La satira insegna a riflettere su tutto, non c’è argomento che non possa toccare, ma riflettere in modo ironico, scanzonato, senza dare giudizi. Il che non vuol dire essere superficiali, ma semplicemente guardare le cose un po’ più da lontano, spogliandole dagli orpelli con cui la politica, l’abitudine, il puritanesimo tendono a coprirle, a preservarle da occhi troppi indiscreti che potrebbero portare a scoperte di una verità a loro non gradita.
La satira si può insegnare? Difficile. La capacità di ironizzare è un talento, come saper suonare la chitarra. Però, la inserirei all’interno dell’insegnamento dell’Italiano nella scuola media, servirebbe ad aiutare i ragazzi a scoprirsi e a scoprire il mondo usando un linguaggio che è fatto di associazioni di idee e di immagini, e a guardare con un occhio diverso la realtà. Ma dove sta l’insegnante capace di farlo? Occorre un cartoonist.

Satira e credo religioso: cosa pensi dei fatti tragici di “Charlie Hebdo”?

Io non sono per la censura. Credo si possa fare satira su tutto in linea di massima, se cominciamo a mettere i paletti non si sa dove potremmo andare a finire… o tornare! Però, però, a me non piace fare satira su argomenti che riguardano la religione, perché toccano le sfere più private e profonde dell’uomo. Né, ritengo giusto sminuire figure religiose, siano uomini di culto che immagini divine. Quale bisogno c’è? Forse… è più facile! Ci sono tanti di quei problemi politico-sociali-culturali da analizzare e “scoperchiare” con la satira!

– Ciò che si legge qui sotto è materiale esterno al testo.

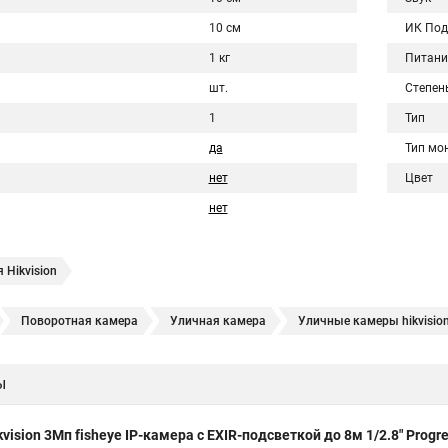
10 см
ИК Под
1 кг
Питани
шт.
Степен
1
Тип
да
Тип мо
нет
Цвет
нет
 Hikvision
Поворотная камера
Уличная камера
Уличные камеры hikvisio
е камеры
Hikvision ip
Hikvision купить
Hikvision уличная ip кам
ы
Hikvision 2 8 mm
Hikvision camera
Hikvision 2cd1148 i b
Hik con
hikvision c
hikvision 4
Hikvision ds 2cd1148
hikvision ds 2cd
kvision 3Мп fisheye IP-камера c EXIR-подсветкой до 8м 1/2.8" Pro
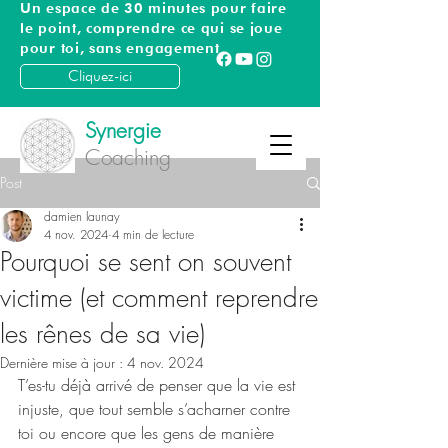
Un espace de 30 minutes pour faire
le point, comprendre ce qui se joue
pour toi, sans engagement
Cliquez-ici
Synergie
Coaching
Post
damien launay
4 nov. 2024
4 min de lecture
Pourquoi se sent on souvent
victime (et comment reprendre
les rênes de sa vie)
Dernière mise à jour :
4 nov. 2024
T’es-tu déjà arrivé de penser que la vie est 
injuste, que tout semble s’acharner contre 
toi ou encore que les gens de manière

Conosco una strip di stampo religioso inglese che tratta sia Gesù che Maometto, ma lo fa in modo simpatico. Il nostro bravissimo, geniale, Altan ha scritto e disegnato negli anni Ottanta una ironica storia di San Francesco e contemporaneamente della Chiesa, ma in un modo così spassoso che una cosa rara. Così si può fare satira su argomenti religiosi. Ma occorre essere dotati di quelli che noi chiamiamo “attributi”. Purtroppo si sa che una grande percentuale degli esseri umani rasenta la mediocrità intellettuale, e certamente possiamo trovarli anche tra gli autori satirici.
Charlie Hebdo? Faceva e fa della brutta satira, anche come disegno. Trovo sciocco l’insistere con le loro invettive, anche pochi giorni prima di quello che è successo a Parigi avevano toppato di nuovo. Si sa che la stupidità umana non ha limiti, però… Qui non è questione di avere paura di qualcosa, è questione di buon senso. Ma si rendono conto che mettono in pericolo anche le vite degli altri, oltre che le loro?